US 11,922,667 B2
	Object region identification device, object region identification method, and object region identification program
Yeongnam Chae, Tokyo (JP); Mijung Kim, Tokyo (JP); and Preetham Prakasha, Tokyo (JP)
Assigned to Rakuten Group, Inc., Tokyo (JP)
Appl. No. 17/269,570
Filed by Rakuten Group, Inc., Tokyo (JP)
PCT Filed Apr. 28, 2020, PCT No. PCT/JP2020/018114 § 371(c)(1), (2) Date Feb. 19, 2021, PCT Pub. No. WO2021/220398, PCT Pub. Date Nov. 4, 2021.
Prior Publication US 2022/0122340 A1, Apr. 21, 2022
Int. Cl. G06V 10/22 (2022.01); G06T 7/269 (2017.01); G06T 7/70 (2017.01); G06V 10/40 (2022.01)

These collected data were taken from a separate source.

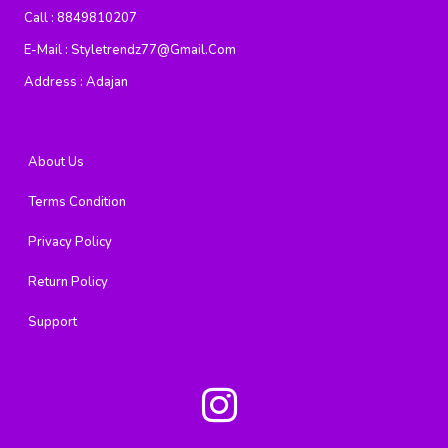
Call :
8849810207
E-Mail :
Styletrendz77@gmail.com
Address :
Adajan
About Us
Terms Condition
Privacy Policy
Return Policy
Support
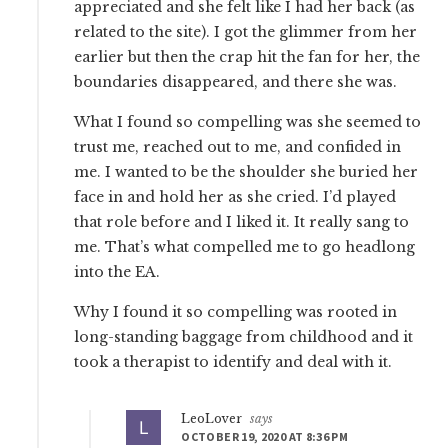
appreciated and she felt like I had her back (as
related to the site). I got the glimmer from her
earlier but then the crap hit the fan for her, the
boundaries disappeared, and there she was.
What I found so compelling was she seemed to
trust me, reached out to me, and confided in
me. I wanted to be the shoulder she buried her
face in and hold her as she cried. I’d played
that role before and I liked it. It really sang to
me. That’s what compelled me to go headlong
into the EA.
Why I found it so compelling was rooted in
long-standing baggage from childhood and it
took a therapist to identify and deal with it.
LeoLover
says
OCTOBER 19, 2020 AT 8:36 PM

CPC G06V 10/22 (2022.01) [G06T 7/269 (2017.01); G06T 7/70 (2017.01); G06V 10/40 (2022.01); G06T 2207/10016 (2013.01); G06T 2207/20081 (2013.01)]

17 Claims

1. An object region identification device comprising:

at least one memory configured to store computer program code,

at least one processor configured to access the memory and operate as instructed by the computer program code, the computer program code including;

frame image acquisition code configured to cause at least one of the at least one processor to acquire a first frame image and a second frame image that are temporally successive;

position information acquisition code configured to cause at least one of the at least one processor to input the first frame image to a model configured to identify an object in the first frame image and acquire position information indicating a position in the first frame image, the position affecting identification of the object in the first frame image, wherein the identifying an object includes generating one or more feature maps of the first frame image and a value indicating existence of each of one or more classes in the first frame image, and wherein the acquiring position information includes calculating a gradient of a final layer of the model based on at least one class of the one or more classes, calculating a weight of each of the one or more feature maps based on the calculated gradient, and generating the position information based on at least the one or more feature maps;

motion information acquisition code configured to cause at least one of the at least one processor to acquire motion information indicating a motion of the object in the first frame image based on the first frame image and the second frame image;

region information generation code configured to cause at least one of the at least one processor to generate, based on the acquired position information and motion information, region information indicating a region in the second frame image, the region corresponding to a position of the object; and

processing code configured to cause at least one of the at least one processor to process the region in the second frame image indicated by the generated region information by using a predetermined image processing to output a result of the processing.